Saved entries
%%

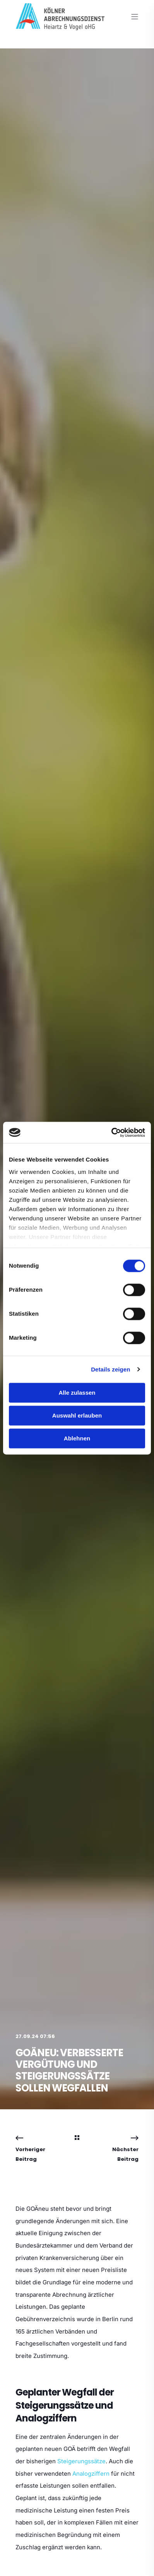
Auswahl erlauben (77, 1415)
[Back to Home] (59, 25)
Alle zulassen (76, 1392)
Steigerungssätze (81, 2461)
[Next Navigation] (118, 2148)
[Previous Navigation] (35, 2148)
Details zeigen (110, 1369)
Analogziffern (91, 2473)
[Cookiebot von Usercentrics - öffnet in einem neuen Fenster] (111, 1132)
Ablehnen (77, 1438)
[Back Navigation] (77, 2138)
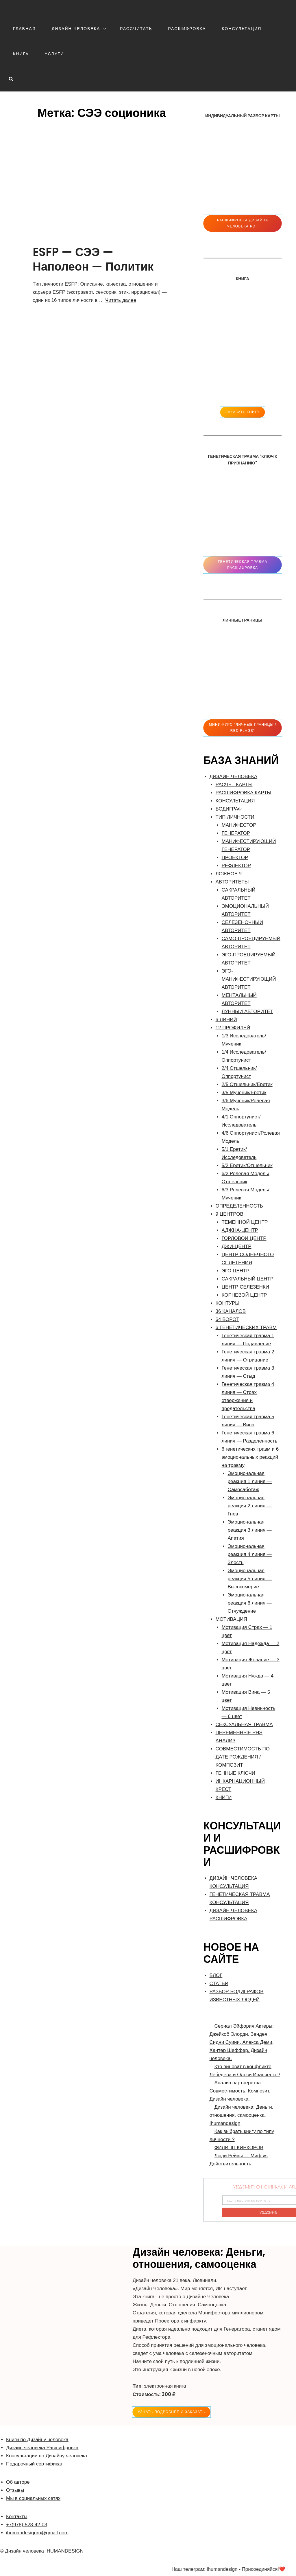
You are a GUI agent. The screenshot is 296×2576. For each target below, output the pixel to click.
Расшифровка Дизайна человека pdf (242, 223)
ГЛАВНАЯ (24, 28)
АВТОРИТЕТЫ (232, 882)
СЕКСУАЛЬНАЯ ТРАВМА (244, 1724)
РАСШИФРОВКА (187, 28)
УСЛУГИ (54, 54)
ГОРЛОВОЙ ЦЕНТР (244, 1238)
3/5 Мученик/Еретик (244, 1092)
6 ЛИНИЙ (226, 1019)
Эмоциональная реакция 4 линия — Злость (250, 1554)
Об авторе (18, 2482)
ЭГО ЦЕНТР (235, 1271)
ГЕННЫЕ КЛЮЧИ (235, 1773)
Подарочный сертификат (34, 2464)
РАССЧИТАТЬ (136, 28)
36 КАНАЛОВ (231, 1311)
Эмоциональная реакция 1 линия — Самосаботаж (250, 1481)
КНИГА (21, 54)
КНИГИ (224, 1797)
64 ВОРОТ (227, 1319)
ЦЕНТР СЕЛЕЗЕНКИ (245, 1287)
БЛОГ (216, 1975)
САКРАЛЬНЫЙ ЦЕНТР (248, 1279)
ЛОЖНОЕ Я (229, 874)
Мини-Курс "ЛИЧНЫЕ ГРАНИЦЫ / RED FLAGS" (242, 728)
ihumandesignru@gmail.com (37, 2532)
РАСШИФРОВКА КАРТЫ (243, 792)
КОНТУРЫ (228, 1303)
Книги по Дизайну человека (37, 2439)
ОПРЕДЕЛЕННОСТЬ (239, 1206)
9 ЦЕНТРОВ (229, 1214)
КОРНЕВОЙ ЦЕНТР (244, 1295)
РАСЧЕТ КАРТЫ (234, 784)
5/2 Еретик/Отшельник (247, 1165)
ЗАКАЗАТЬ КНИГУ (242, 412)
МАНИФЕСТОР (239, 825)
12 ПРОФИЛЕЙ (233, 1027)
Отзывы (15, 2490)
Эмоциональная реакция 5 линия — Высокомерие (250, 1579)
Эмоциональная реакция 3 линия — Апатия (250, 1530)
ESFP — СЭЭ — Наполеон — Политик (93, 259)
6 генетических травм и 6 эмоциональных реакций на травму (250, 1457)
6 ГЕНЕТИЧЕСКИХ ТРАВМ (246, 1327)
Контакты (16, 2516)
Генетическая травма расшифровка (242, 565)
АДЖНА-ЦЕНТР (240, 1230)
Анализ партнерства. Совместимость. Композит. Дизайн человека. (240, 2091)
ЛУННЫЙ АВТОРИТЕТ (247, 1011)
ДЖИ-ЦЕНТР (236, 1246)
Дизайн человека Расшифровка (42, 2447)
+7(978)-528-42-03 (26, 2524)
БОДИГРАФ (229, 809)
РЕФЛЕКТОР (236, 865)
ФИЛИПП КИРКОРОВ (239, 2147)
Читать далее (120, 300)
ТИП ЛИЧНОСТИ (235, 817)
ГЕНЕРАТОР (236, 833)
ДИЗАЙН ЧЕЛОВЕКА (79, 28)
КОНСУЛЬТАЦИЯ (241, 28)
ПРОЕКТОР (235, 857)
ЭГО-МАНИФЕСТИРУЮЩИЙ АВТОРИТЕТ (249, 979)
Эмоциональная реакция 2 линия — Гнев (250, 1506)
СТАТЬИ (219, 1983)
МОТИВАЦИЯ (231, 1619)
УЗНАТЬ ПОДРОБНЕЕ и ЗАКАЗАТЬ (171, 2412)
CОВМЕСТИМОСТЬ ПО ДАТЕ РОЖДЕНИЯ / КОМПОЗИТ (243, 1757)
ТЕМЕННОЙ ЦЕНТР (245, 1222)
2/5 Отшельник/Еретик (247, 1084)
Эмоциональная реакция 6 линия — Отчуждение (250, 1603)
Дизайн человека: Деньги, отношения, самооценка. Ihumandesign (241, 2115)
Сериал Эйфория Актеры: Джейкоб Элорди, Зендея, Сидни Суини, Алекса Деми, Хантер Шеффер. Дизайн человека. (242, 2042)
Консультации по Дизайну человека (46, 2456)
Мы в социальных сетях (33, 2498)
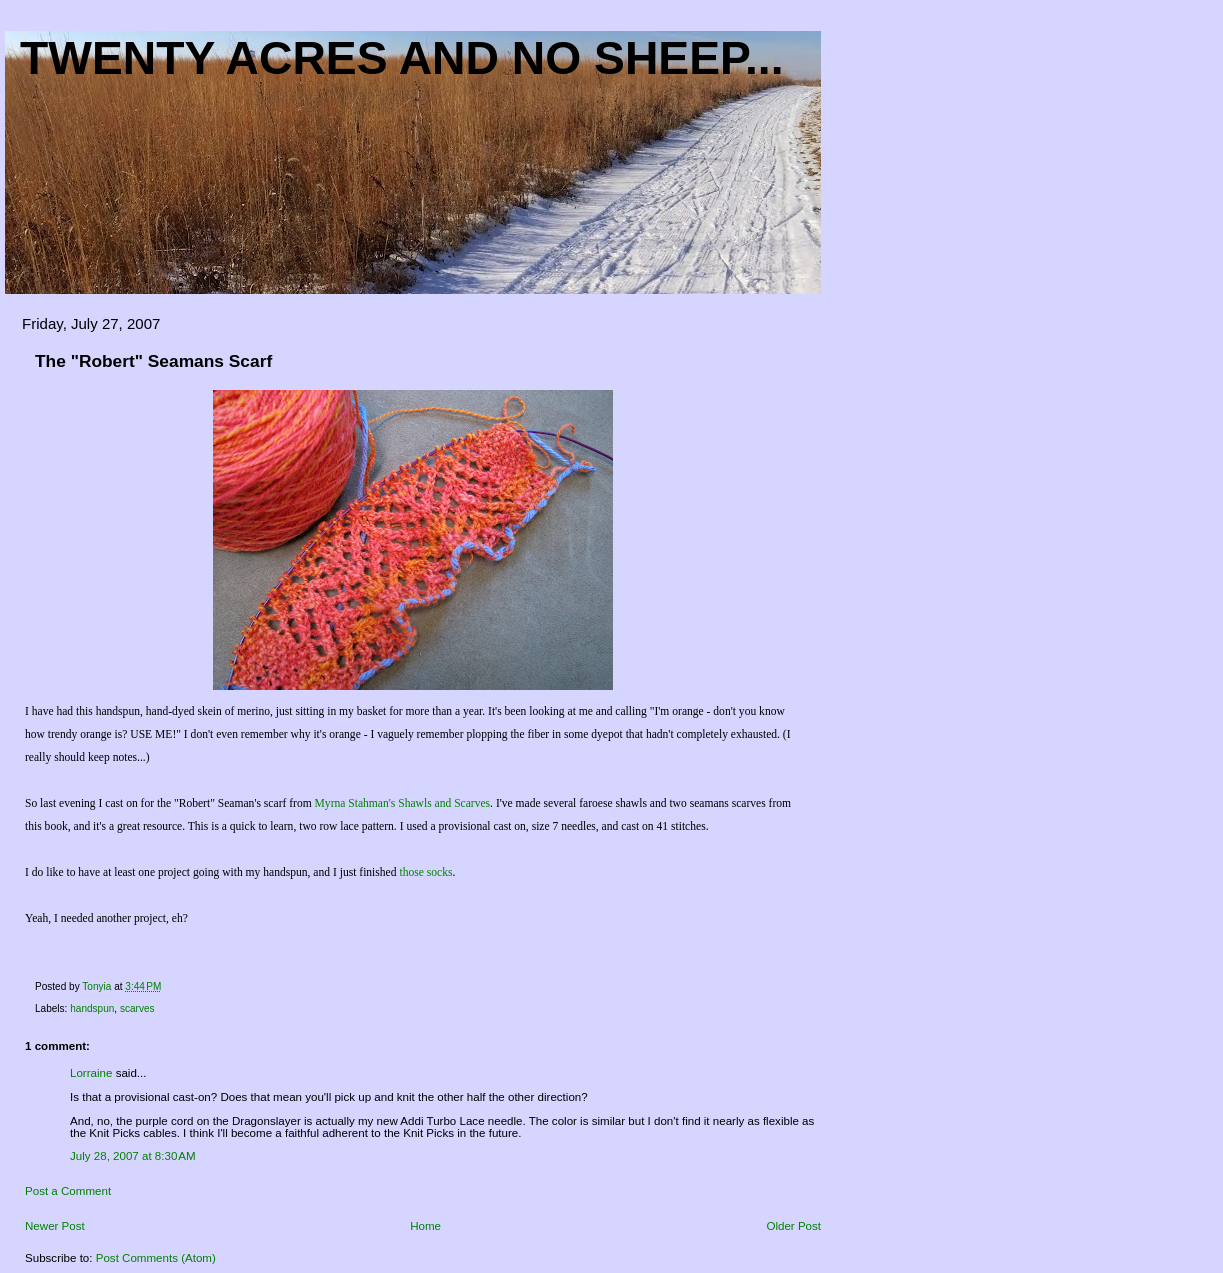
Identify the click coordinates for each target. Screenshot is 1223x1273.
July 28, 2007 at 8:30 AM (133, 1156)
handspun (92, 1008)
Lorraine (91, 1073)
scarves (137, 1008)
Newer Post (55, 1226)
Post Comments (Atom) (156, 1258)
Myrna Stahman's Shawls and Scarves (403, 803)
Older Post (793, 1226)
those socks (425, 872)
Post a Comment (68, 1191)
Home (425, 1226)
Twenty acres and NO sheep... (402, 58)
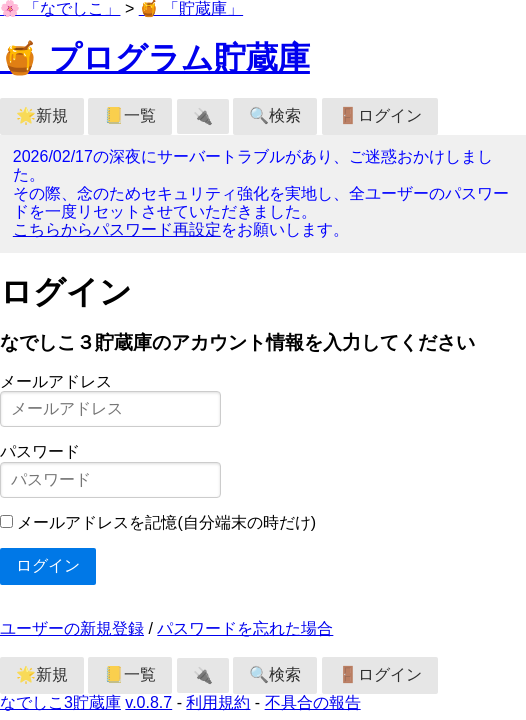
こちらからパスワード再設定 (117, 229)
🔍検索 (275, 115)
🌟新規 (42, 115)
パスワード (40, 451)
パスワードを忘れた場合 (245, 628)
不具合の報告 (313, 702)
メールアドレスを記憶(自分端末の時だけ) (166, 522)
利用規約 (218, 702)
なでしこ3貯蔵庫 (60, 702)
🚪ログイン (380, 115)
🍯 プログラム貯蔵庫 (155, 58)
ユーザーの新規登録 (72, 628)
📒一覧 (130, 115)
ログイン (48, 565)
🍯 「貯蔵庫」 (191, 8)
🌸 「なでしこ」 (60, 8)
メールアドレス (56, 381)
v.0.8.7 (148, 702)
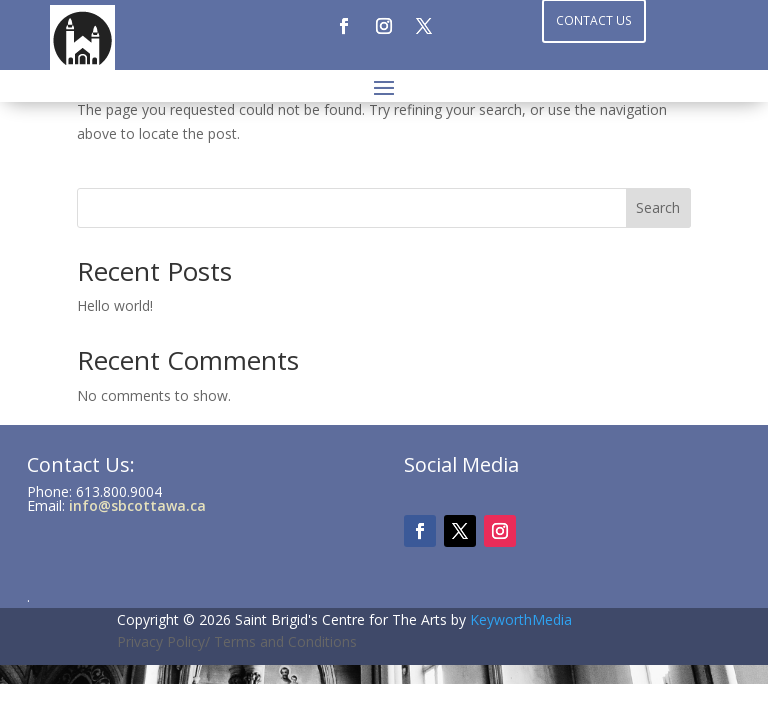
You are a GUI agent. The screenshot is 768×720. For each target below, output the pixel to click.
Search (658, 207)
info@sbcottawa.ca (137, 505)
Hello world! (115, 305)
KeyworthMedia (521, 619)
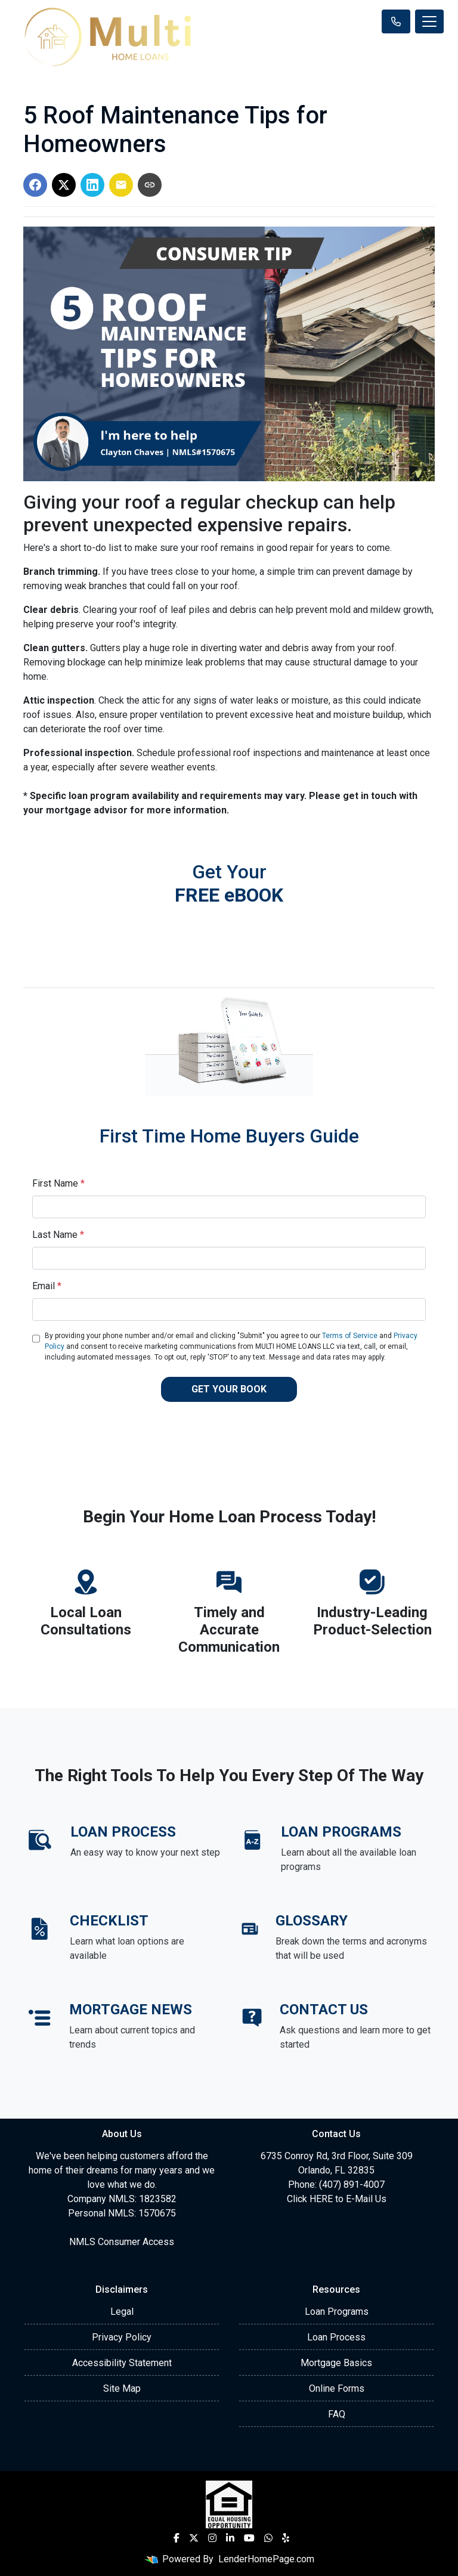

%%

• Exercise directions: The copy you produce must hold all the records above exactly and none of their pictures.

• Exercise response:
Auswahl erlauben (77, 1415)
[Back to Home] (59, 25)
Alle zulassen (76, 1392)
Steigerungssätze (81, 2461)
[Next Navigation] (118, 2148)
[Previous Navigation] (35, 2148)
Details zeigen (110, 1369)
Analogziffern (91, 2473)
[Cookiebot von Usercentrics - öffnet in einem neuen Fenster] (111, 1132)
Ablehnen (77, 1438)
[Back Navigation] (77, 2138)
You are a GUI agent. The screenshot is 296×2576. For each target below, output the pixel to click.
Расшифровка Дизайна человека pdf (242, 223)
ГЛАВНАЯ (24, 28)
АВТОРИТЕТЫ (232, 882)
СЕКСУАЛЬНАЯ ТРАВМА (244, 1724)
РАСШИФРОВКА (187, 28)
УСЛУГИ (54, 54)
ГОРЛОВОЙ ЦЕНТР (244, 1238)
3/5 Мученик/Еретик (244, 1092)
6 ЛИНИЙ (226, 1019)
Эмоциональная реакция 4 линия — Злость (250, 1554)
Об авторе (18, 2482)
ЭГО ЦЕНТР (235, 1271)
ГЕННЫЕ КЛЮЧИ (235, 1773)
Подарочный сертификат (34, 2464)
РАССЧИТАТЬ (136, 28)
36 КАНАЛОВ (231, 1311)
Эмоциональная реакция 1 линия — Самосаботаж (250, 1481)
КНИГА (21, 54)
КНИГИ (224, 1797)
64 ВОРОТ (227, 1319)
ЦЕНТР СЕЛЕЗЕНКИ (245, 1287)
БЛОГ (216, 1975)
САКРАЛЬНЫЙ ЦЕНТР (248, 1279)
ЛОЖНОЕ Я (229, 874)
Мини-Курс "ЛИЧНЫЕ ГРАНИЦЫ / RED FLAGS" (242, 728)
ihumandesignru@gmail.com (37, 2532)
РАСШИФРОВКА КАРТЫ (243, 792)
КОНТУРЫ (228, 1303)
Книги по Дизайну человека (37, 2439)
ОПРЕДЕЛЕННОСТЬ (239, 1206)
9 ЦЕНТРОВ (229, 1214)
КОРНЕВОЙ ЦЕНТР (244, 1295)
РАСЧЕТ КАРТЫ (234, 784)
5/2 Еретик/Отшельник (247, 1165)
ЗАКАЗАТЬ КНИГУ (242, 412)
МАНИФЕСТОР (239, 825)
12 ПРОФИЛЕЙ (233, 1027)
Отзывы (15, 2490)
Эмоциональная реакция 5 линия — Высокомерие (250, 1579)
Эмоциональная реакция 3 линия — Апатия (250, 1530)
ESFP — СЭЭ — Наполеон — Политик (93, 259)
6 генетических травм и 6 эмоциональных реакций на травму (250, 1457)
6 ГЕНЕТИЧЕСКИХ ТРАВМ (246, 1327)
Контакты (16, 2516)
Генетическая травма расшифровка (242, 565)
АДЖНА-ЦЕНТР (240, 1230)
Анализ партнерства. Совместимость. Композит. Дизайн человека. (240, 2091)
ЛУННЫЙ АВТОРИТЕТ (247, 1011)
ДЖИ-ЦЕНТР (236, 1246)
Дизайн человека Расшифровка (42, 2447)
+7(978)-528-42-03 (26, 2524)
БОДИГРАФ (229, 809)
РЕФЛЕКТОР (236, 865)
ФИЛИПП КИРКОРОВ (239, 2147)
Читать далее (120, 300)
ТИП ЛИЧНОСТИ (235, 817)
ГЕНЕРАТОР (236, 833)
ДИЗАЙН ЧЕЛОВЕКА (79, 28)
КОНСУЛЬТАЦИЯ (241, 28)
ПРОЕКТОР (235, 857)
ЭГО-МАНИФЕСТИРУЮЩИЙ АВТОРИТЕТ (249, 979)
Эмоциональная реакция 2 линия — Гнев (250, 1506)
СТАТЬИ (219, 1983)
МОТИВАЦИЯ (231, 1619)
УЗНАТЬ ПОДРОБНЕЕ и ЗАКАЗАТЬ (171, 2412)
CОВМЕСТИМОСТЬ ПО ДАТЕ РОЖДЕНИЯ / КОМПОЗИТ (243, 1757)
ТЕМЕННОЙ ЦЕНТР (245, 1222)
2/5 Отшельник/Еретик (247, 1084)
Эмоциональная реакция 6 линия — Отчуждение (250, 1603)
Дизайн человека: Деньги, отношения, самооценка. Ihumandesign (241, 2115)
Сериал Эйфория Актеры: Джейкоб Элорди, Зендея, Сидни Суини, Алекса Деми, Хантер Шеффер. Дизайн человека. (242, 2042)
Консультации по Дизайну человека (46, 2456)
Мы в социальных сетях (33, 2498)
Identify the click coordinates for each target. Screenshot is 1223x1273.
July 28, 2007 at 8:30 AM (133, 1156)
handspun (92, 1008)
Lorraine (91, 1073)
scarves (137, 1008)
Newer Post (55, 1226)
Post Comments (Atom) (156, 1258)
Myrna Stahman's Shawls and Scarves (403, 803)
Older Post (793, 1226)
those socks (425, 872)
Post a Comment (68, 1191)
Home (425, 1226)
Twenty acres and NO sheep... (402, 58)
こちらからパスワード再設定 (117, 229)
🔍検索 (275, 115)
🌟新規 (42, 115)
パスワード (40, 451)
パスワードを忘れた場合 (245, 628)
不具合の報告 (313, 702)
メールアドレスを記憶(自分端末の時だけ) (166, 522)
利用規約 (218, 702)
なでしこ3貯蔵庫 (60, 702)
🚪ログイン (380, 115)
🍯 プログラム貯蔵庫 (155, 58)
ユーザーの新規登録 (72, 628)
📒一覧 (130, 115)
ログイン (48, 565)
🍯 「貯蔵庫」 (191, 8)
🌸 「なでしこ」 (60, 8)
メールアドレス (56, 381)
v.0.8.7 (148, 702)
You are a GUI agent. The screenshot is 768×720. For each target below, output the pixel to click.
Search (658, 207)
info@sbcottawa.ca (137, 505)
Hello world! (115, 305)
KeyworthMedia (521, 619)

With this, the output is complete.